Researchers in the U.S. who conducted a collaborative study involving the National Institute for Health and a number of academic institutions, say they have found that children who are overweight as toddlers or pre-schoolers are more likely to be overweight or obese in early adolescence.
The researchers periodically collected height and weight measurements of a sample of children, beginning at age 2 and continuing until age 12 at regular intervals and they believe their analysis provides strong evidence that being overweight in early childhood increases the risk for being overweight in later life.
Dr. Duane Alexander, the Director of NIH's National Institute of Child Health and Human Development (NICHD), which funded the study, says contrary to popular belief, young children who are overweight or obese will not use lose the extra weight simply as a result of getting older.
A large number of studies support this finding and they too have found that obesity persists from childhood, through adolescence and into adulthood. Obese adolescents become overweight adults and as a result put themselves at risk of developing cardiovascular disease, high blood pressure, stroke, and diabetes.

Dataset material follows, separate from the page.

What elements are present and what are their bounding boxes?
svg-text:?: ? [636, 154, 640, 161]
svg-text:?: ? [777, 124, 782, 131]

Principal investigator, Dr. Philip R. Nader, Professor Emeritus of Pediatrics at the University of California, San Diego, says previous studies have collected height and weight information from a few intervals in childhood and one or two intervals in later life.
In this latest study however data was collected as part of the NICHD Study of Early Child Care and Youth Development, during frequent intervals and over an extended period of time, from age 2 through age 12.
Nader says the children were born in 1991 and therefore were growing up during the current trend of overweight and obesity in the general population.
Measurements of the children's height and weight were collected when the children were ages 2, 3, 4.5, 7, 9, 11, and 12 and the researchers calculated body mass index, or BMI, for children in the study.
Children were classified as overweight if their BMI was at or above the 85th percentile in comparison to national statistics for children their age.